Flindersia is a genus of 17 species of small to large trees in the family Rutaceae. They have simple or pinnate leaves, flowers arranged in panicles at or near the ends of branchlets and fruit that is a woody capsule containing winged seeds. They grow naturally in Australia, the Moluccas, New Guinea and New Caledonia.


Trees in the genus Flindersia have simple or pinnate leaves with up to sixteen leaflets, the side leaflets arranged in opposite pairs. The flowers are arranged in panicles at the ends of branchlets or in upper leaf axils and have five sepals and five petals. The flowers are bisexual, or sometimes only have stamens. There are five stamens opposite the sepals, alternating with five staminodes. The ovary has five locules and is more or less spherical with five shallow lobes and there are between four and six ovules in each locule. The fruit is a woody capsule splitting into five and contains brown, winged seeds.[2][3]

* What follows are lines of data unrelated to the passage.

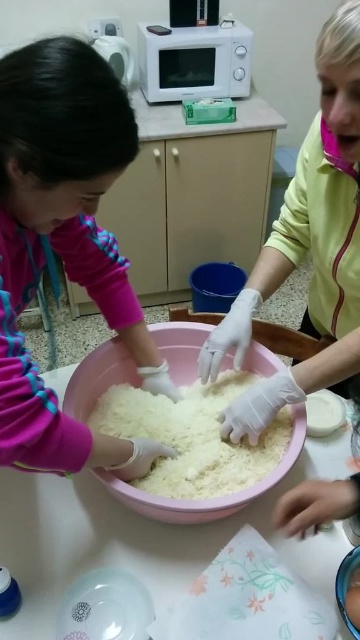 Question: Which object is positioned farthest from the white glossy table at center?

Choices:
 (A) white fluffy rice at center
 (B) pink fabric at center
 (C) white matte microwave at upper center

Answer: (C)

Question: Which point appears farthest from the camera in this image?

Choices:
 (A) (87, 461)
 (B) (164, 552)

Answer: (B)

Question: Can you confirm if white fluffy rice at center is bigger than white matte microwave at upper center?

Choices:
 (A) no
 (B) yes

Answer: (A)

Question: Which point appears closest to the camera in this image?

Choices:
 (A) (186, 40)
 (B) (6, 376)
 (C) (232, 451)
 (D) (62, 500)

Answer: (B)

Question: Is pink fabric at center to the right of white fluffy rice at center from the viewer's perspective?

Choices:
 (A) no
 (B) yes

Answer: (A)

Question: Can you confirm if white glossy table at center is smaller than white fluffy rice at center?

Choices:
 (A) no
 (B) yes

Answer: (A) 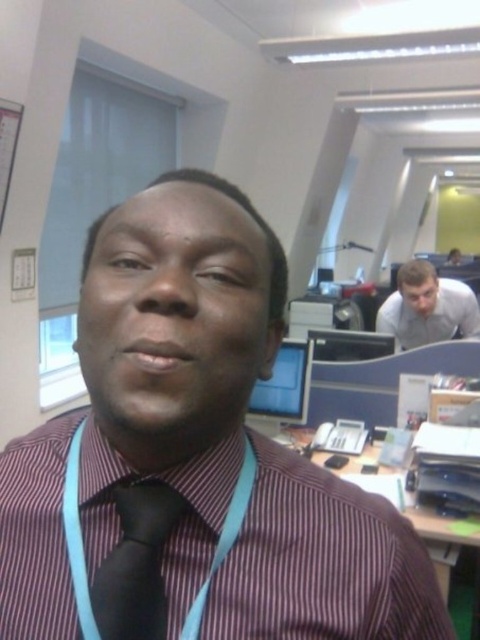 Between point (362, 589) and point (479, 545), which one is positioned behind?

Point (479, 545)

Is striped cotton shirt at center to the right of wooden desk at center from the viewer's perspective?

In fact, striped cotton shirt at center is to the left of wooden desk at center.

Who is more forward, (264, 496) or (302, 428)?

Point (264, 496)

Image resolution: width=480 pixels, height=640 pixels. Find the location of `striped cotton shirt at center`. striped cotton shirt at center is located at coordinates (322, 563).

Is maroon striped shirt at center thinner than white glossy shirt at upper right?

Yes.

Who is more distant from viewer, [251,588] or [400,333]?

The point [400,333] is behind.

Does point (212, 356) come farther from viewer compared to point (388, 332)?

No.

The image size is (480, 640). I want to click on maroon striped shirt at center, so click(192, 458).

Does white glossy shirt at upper right have a greater width compared to matte black monitor at center?

Correct, the width of white glossy shirt at upper right exceeds that of matte black monitor at center.

In the scene shown: Who is shorter, white glossy shirt at upper right or matte black monitor at center?

Standing shorter between the two is matte black monitor at center.

Measure the distance between white glossy shirt at upper right and camera.

white glossy shirt at upper right is 9.71 feet from camera.

Where is `white glossy shirt at upper right`? This screenshot has width=480, height=640. white glossy shirt at upper right is located at coordinates (427, 307). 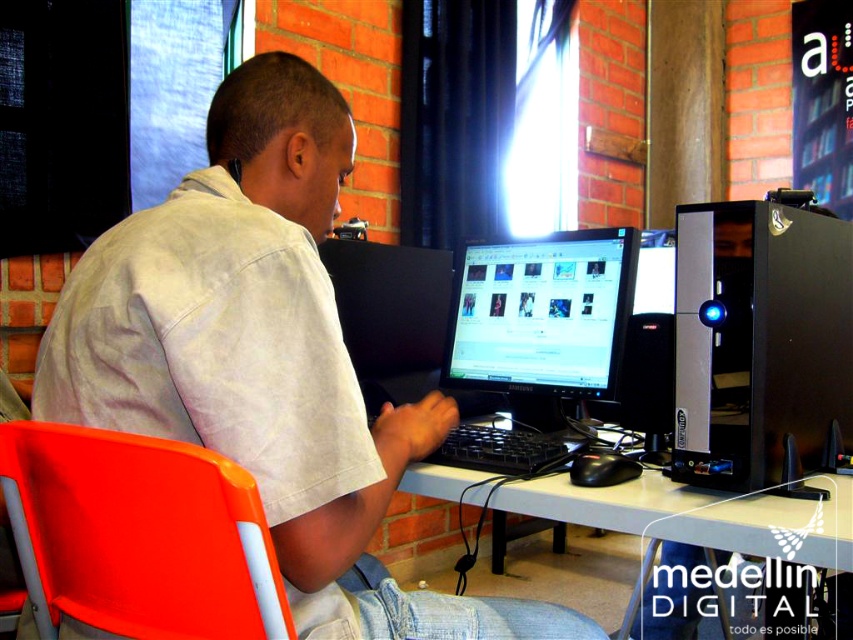 You are a person who wants to adjust your posture to be at a comfortable distance from the computer screen. The recommended distance between your eyes and the screen is between 20 to 24 inches. Based on the image, is the current distance between the matte white shirt at center and the black glossy monitor at center within the recommended range?

The matte white shirt at center is 20.23 inches away from the black glossy monitor at center. Since the recommended distance is between 20 to 24 inches, the current distance is within the recommended range.

You are a delivery person who needs to place a small package between the black glossy monitor at center and the camera. The package requires at least 1.5 meters of space to be placed safely. Can you fit the package between them?

The distance between the black glossy monitor at center and the camera is 1.32 meters, which is less than the required 1.5 meters. Therefore, the package cannot be safely placed between them.

You are a person sitting in front of the desk and want to reach the black glossy monitor at center. Since the white plastic computer desk at center is between you and the monitor, can you easily access it without moving the desk?

The black glossy monitor at center is further to the viewer than the white plastic computer desk at center, meaning the desk is closer to you. Therefore, the desk is blocking your direct access to the monitor. To reach the monitor, you would need to move around the desk or adjust its position. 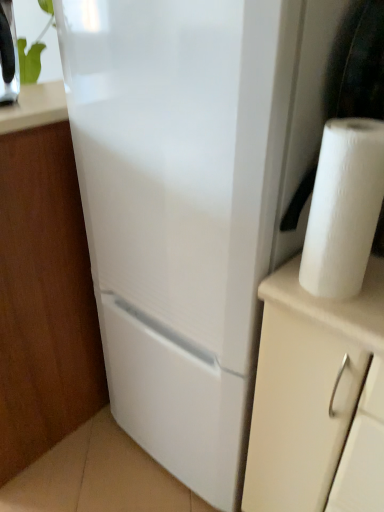 Question: Relative to green leafy plant at upper left, is white matte cabinet at lower left in front or behind?

Choices:
 (A) behind
 (B) front

Answer: (B)

Question: In the image, is white matte cabinet at lower left on the left side or the right side of green leafy plant at upper left?

Choices:
 (A) right
 (B) left

Answer: (B)

Question: Which of these objects is positioned farthest from the white matte cabinet at lower left?

Choices:
 (A) green leafy plant at upper left
 (B) white paper at right

Answer: (A)

Question: Estimate the real-world distances between objects in this image. Which object is farther from the green leafy plant at upper left?

Choices:
 (A) white paper at right
 (B) white matte cabinet at lower left

Answer: (A) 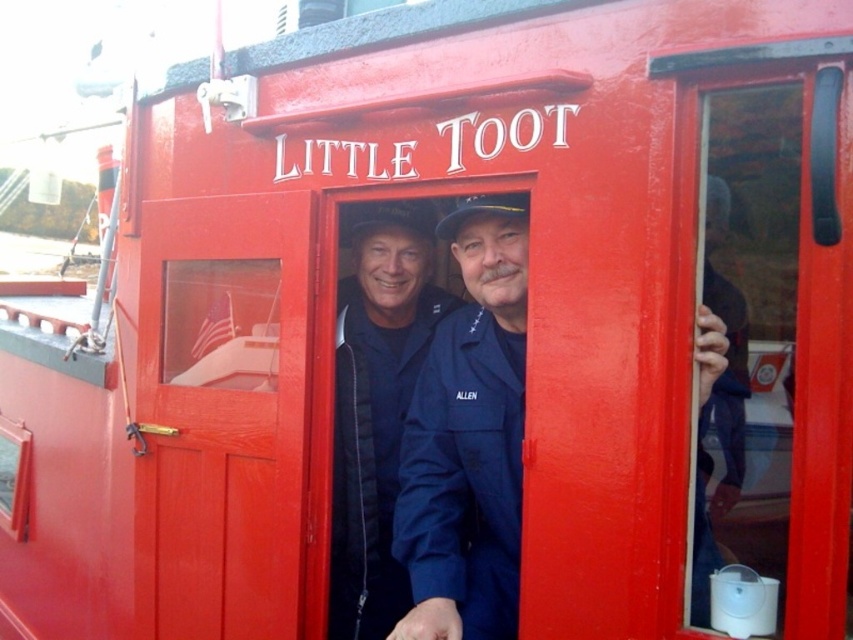 Is blue fabric uniform at center below blue denim jacket at right?

Yes, blue fabric uniform at center is below blue denim jacket at right.

Between blue fabric uniform at center and blue denim jacket at right, which one is positioned higher?

Positioned higher is blue denim jacket at right.

Does point (514, 605) come in front of point (727, 452)?

No, it is behind (727, 452).

Find the location of a particular element. The image size is (853, 640). blue fabric uniform at center is located at coordinates (468, 438).

Looking at this image, can you confirm if blue fabric uniform at center is positioned to the left of blue fabric jacket at center?

Incorrect, blue fabric uniform at center is not on the left side of blue fabric jacket at center.

Which of these two, blue fabric uniform at center or blue fabric jacket at center, stands shorter?

blue fabric uniform at center

Locate an element on the screen. This screenshot has width=853, height=640. blue fabric uniform at center is located at coordinates (468, 438).

Does point (375, 492) come in front of point (711, 516)?

No, (375, 492) is further to viewer.

Does point (419, 328) come behind point (723, 420)?

Yes, it is.

You are a GUI agent. You are given a task and a screenshot of the screen. Output one action in this format:
    pyautogui.click(x=<x>, y=<y>)
    Task: Click on the blue fabric jacket at center
    The height and width of the screenshot is (640, 853).
    Given the screenshot: What is the action you would take?
    pyautogui.click(x=376, y=408)

Locate an element on the screen. This screenshot has width=853, height=640. blue fabric jacket at center is located at coordinates (376, 408). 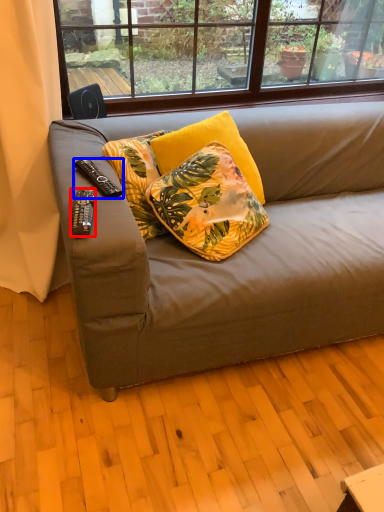 Question: Which of the following is the farthest to the observer, remote control (highlighted by a red box) or remote control (highlighted by a blue box)?

Choices:
 (A) remote control
 (B) remote control

Answer: (B) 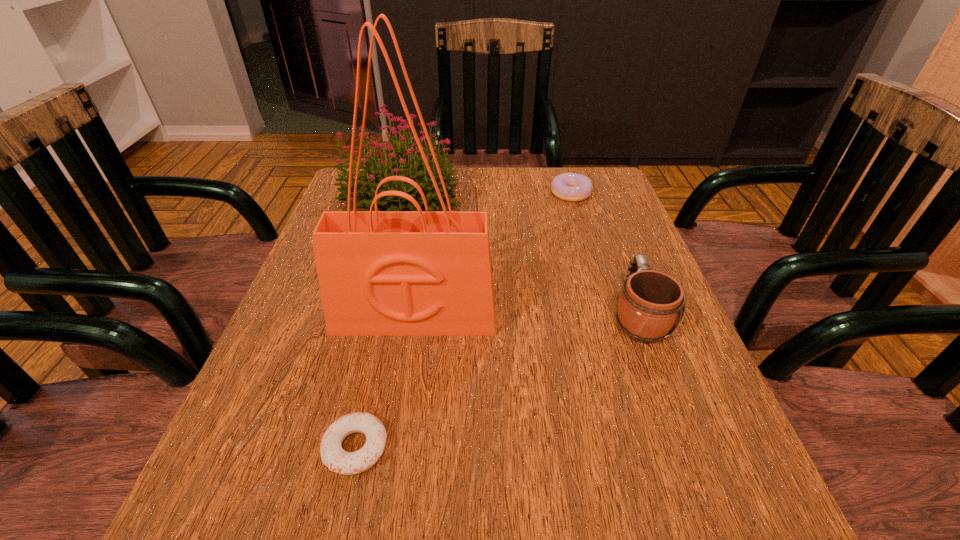 This screenshot has width=960, height=540. What are the coordinates of `free space that is in between the shorter doughnut and the tote bag` in the screenshot? It's located at (385, 382).

The width and height of the screenshot is (960, 540). Identify the location of vacant space that is in between the bouquet and the third tallest object. (518, 258).

I want to click on vacant region between the fourth shortest object and the right doughnut, so click(485, 198).

Where is `the closest object to the third shortest object`? This screenshot has width=960, height=540. the closest object to the third shortest object is located at coordinates (381, 273).

Select which object is the second closest to the bouquet. Please provide its 2D coordinates. Your answer should be formatted as a tuple, i.e. [(x, y)], where the tuple contains the x and y coordinates of a point satisfying the conditions above.

[(572, 187)] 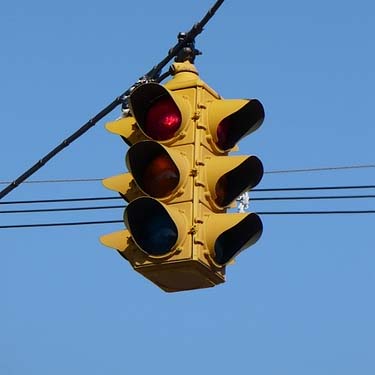 The width and height of the screenshot is (375, 375). I want to click on bottom square base of light, so click(x=173, y=282). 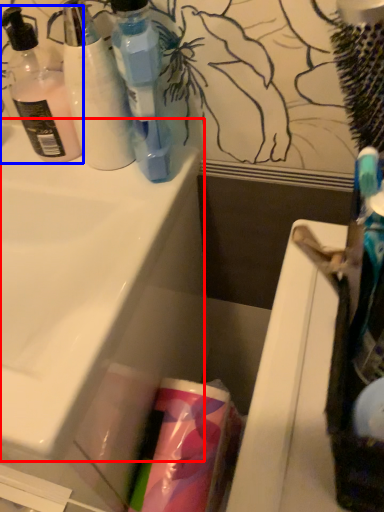 Question: Which object is closer to the camera taking this photo, sink (highlighted by a red box) or bottle (highlighted by a blue box)?

Choices:
 (A) sink
 (B) bottle

Answer: (A) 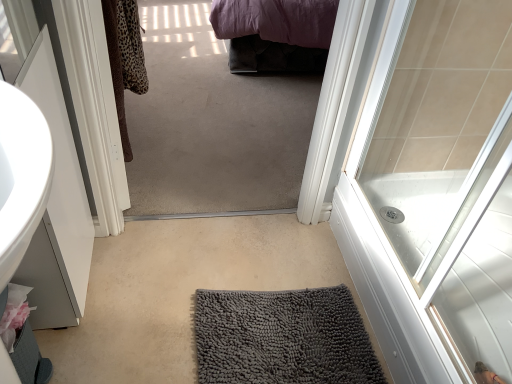 Question: Is the position of gray textured bath mat at center less distant than that of gray chenille bath mat at center?

Choices:
 (A) no
 (B) yes

Answer: (B)

Question: From a real-world perspective, is gray textured bath mat at center over gray chenille bath mat at center?

Choices:
 (A) yes
 (B) no

Answer: (B)

Question: From a real-world perspective, is gray textured bath mat at center under gray chenille bath mat at center?

Choices:
 (A) no
 (B) yes

Answer: (B)

Question: Is there a large distance between gray textured bath mat at center and gray chenille bath mat at center?

Choices:
 (A) yes
 (B) no

Answer: (B)

Question: From the image's perspective, is gray textured bath mat at center beneath gray chenille bath mat at center?

Choices:
 (A) yes
 (B) no

Answer: (B)

Question: In the image, is gray chenille bath mat at center positioned in front of or behind white glossy door at upper right?

Choices:
 (A) behind
 (B) front

Answer: (A)

Question: From the image's perspective, is gray chenille bath mat at center positioned above or below white glossy door at upper right?

Choices:
 (A) above
 (B) below

Answer: (B)

Question: Is point (270, 304) closer or farther from the camera than point (410, 175)?

Choices:
 (A) closer
 (B) farther

Answer: (A)

Question: In terms of height, does gray chenille bath mat at center look taller or shorter compared to white glossy door at upper right?

Choices:
 (A) short
 (B) tall

Answer: (A)

Question: Is gray textured bath mat at center taller or shorter than white glossy door at upper right?

Choices:
 (A) short
 (B) tall

Answer: (A)

Question: Looking at the image, does gray textured bath mat at center seem bigger or smaller compared to white glossy door at upper right?

Choices:
 (A) small
 (B) big

Answer: (A)

Question: Considering their positions, is gray textured bath mat at center located in front of or behind white glossy door at upper right?

Choices:
 (A) behind
 (B) front

Answer: (A)

Question: Which is correct: gray textured bath mat at center is inside white glossy door at upper right, or outside of it?

Choices:
 (A) inside
 (B) outside

Answer: (B)

Question: Looking at the image, does gray chenille bath mat at center seem bigger or smaller compared to gray textured bath mat at center?

Choices:
 (A) big
 (B) small

Answer: (B)

Question: In terms of height, does gray chenille bath mat at center look taller or shorter compared to gray textured bath mat at center?

Choices:
 (A) short
 (B) tall

Answer: (B) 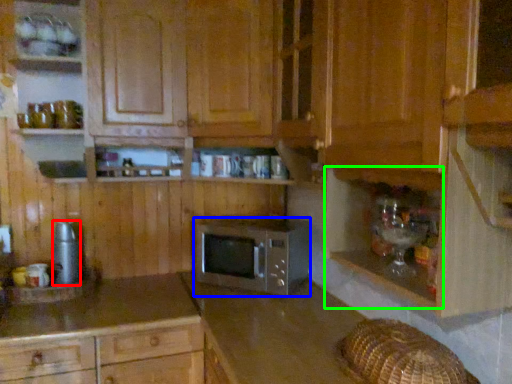 Question: Based on their relative distances, which object is farther from appliance (highlighted by a red box)? Choose from microwave oven (highlighted by a blue box) and shelf (highlighted by a green box).

Choices:
 (A) microwave oven
 (B) shelf

Answer: (B) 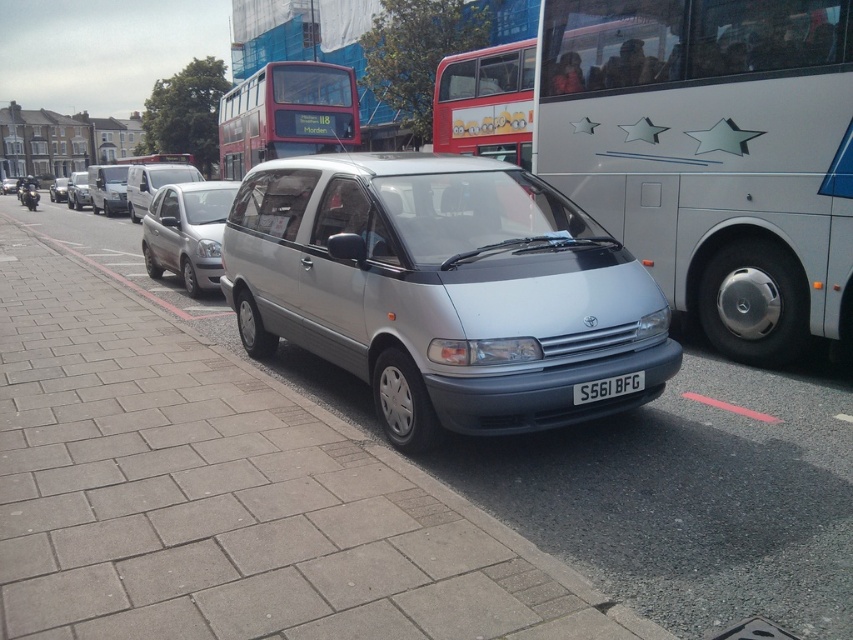 You are a drone operator trying to capture a photo of the red metallic bus at upper center and the black plastic license plate at center in the same frame. The drone can only capture objects within a 20 meter range. Can you confirm if both objects are within the drone camera range?

The distance between the red metallic bus at upper center and the black plastic license plate at center is 16.68 meters, which is within the 20 meter range. Therefore, both objects can be captured in the same frame. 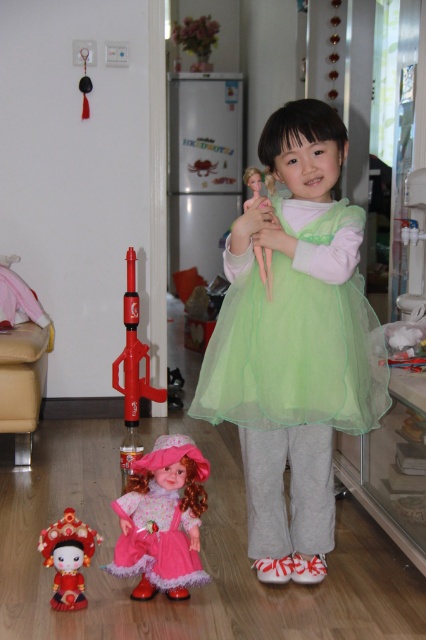 You are a toy organizer trying to place the green tulle dress at center and the pink fabric doll at lower center into a storage box. The box can only fit items that are narrower than 12 inches. Based on the scene, can both items fit in the box?

The green tulle dress at center is wider than the pink fabric doll at lower center. Since the box requires items narrower than 12 inches, we need to check both widths. However, without exact measurements, we can only state their relative sizes. If the pink doll is under 12 inches, the green dress might exceed it due to being wider. Consult exact measurements for certainty. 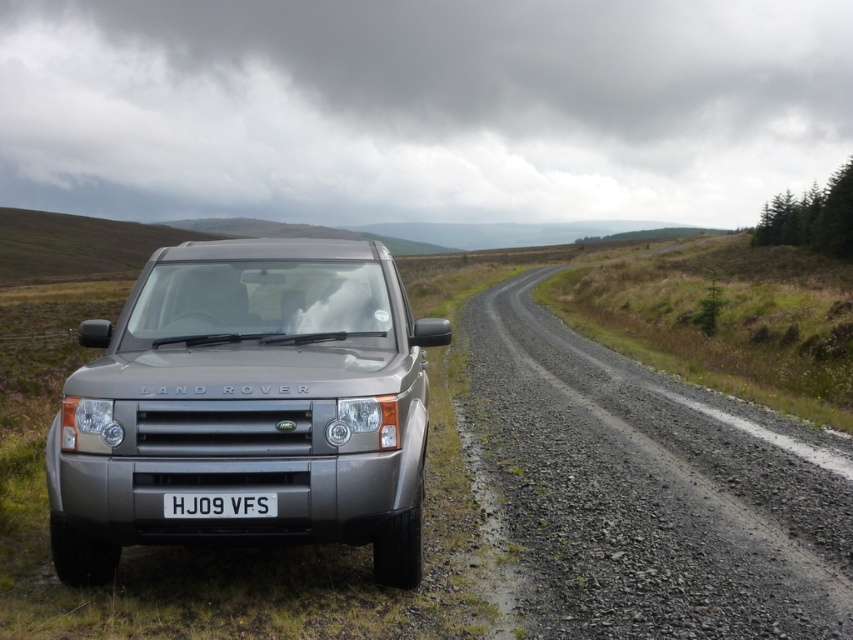 You are standing at the point marked as point (650,490) in the image. Based on the scene description, what is the terrain like at your current location?

The point (650,490) corresponds to gravel road at center, which is part of the gravel road in the rural, open landscape. The terrain here is a gravel road bordered by grassy fields on both sides, with an uneven surface covered in gravel.

Looking at this image, you are a photographer standing in front of the satin silver land rover at center and the white plastic license plate at center. You want to take a photo that includes both objects. Which object should you position closer to the left side of the camera frame?

The satin silver land rover at center is to the left of the white plastic license plate at center, so to include both in the photo, position the satin silver land rover at center closer to the left side of the camera frame.

You are driving a Land Rover and need to park it on the gravel road at center. The white plastic license plate at center is blocking part of the road. Can the Land Rover fit on the remaining road space next to the license plate?

The gravel road at center is wider than the white plastic license plate at center. Since the license plate is only blocking part of the road, there should be enough space remaining for the Land Rover to park alongside it. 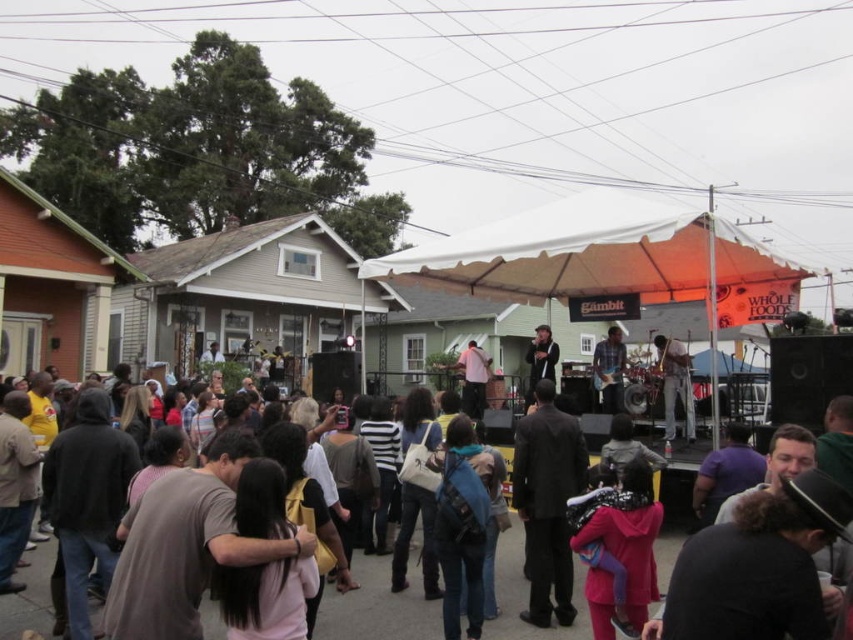 Question: Among these points, which one is farthest from the camera?

Choices:
 (A) (405, 634)
 (B) (459, 250)

Answer: (B)

Question: Is matte black jacket at center below dark gray suit at center?

Choices:
 (A) no
 (B) yes

Answer: (B)

Question: Which point appears farthest from the camera in this image?

Choices:
 (A) (527, 392)
 (B) (664, 364)

Answer: (A)

Question: Is the position of matte pink shirt at center more distant than that of matte black suit at center?

Choices:
 (A) yes
 (B) no

Answer: (A)

Question: Which point is farther from the camera taking this photo?

Choices:
 (A) (471, 403)
 (B) (560, 230)

Answer: (A)

Question: Is matte black jacket at center to the right of matte black suit at center from the viewer's perspective?

Choices:
 (A) no
 (B) yes

Answer: (A)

The genus Flindersia was first formally described in 1814 by Robert Brown in Matthew Flinders' sea voyage journal A Voyage to Terra Australis.[4] Brown named the type species, Flindersia australis in the same journal from specimens collected near Broad Sound in September 1802.[5]

Species list[edit]

The following is a list of species accepted by the Australian Plant Census,[6] or The Plant List*[7] for species outside Australia:

Distribution and habitat[edit]

Many species of Flindersia grow in rainforest. Of the seventeen species, fifteen occur in Australia, twelve of which are endemic.[2]


Some species yield timbers that are widely used for flooring and cabinet work.[2]



  1. ^ a b "Flindersia". Australian Plant Census. Retrieved 14 July 2020.
  2. ^ a b c Porteners, Marianne F. "Genus Flindersia". Royal Botanic Garden Sydney. Retrieved 15 July 2020.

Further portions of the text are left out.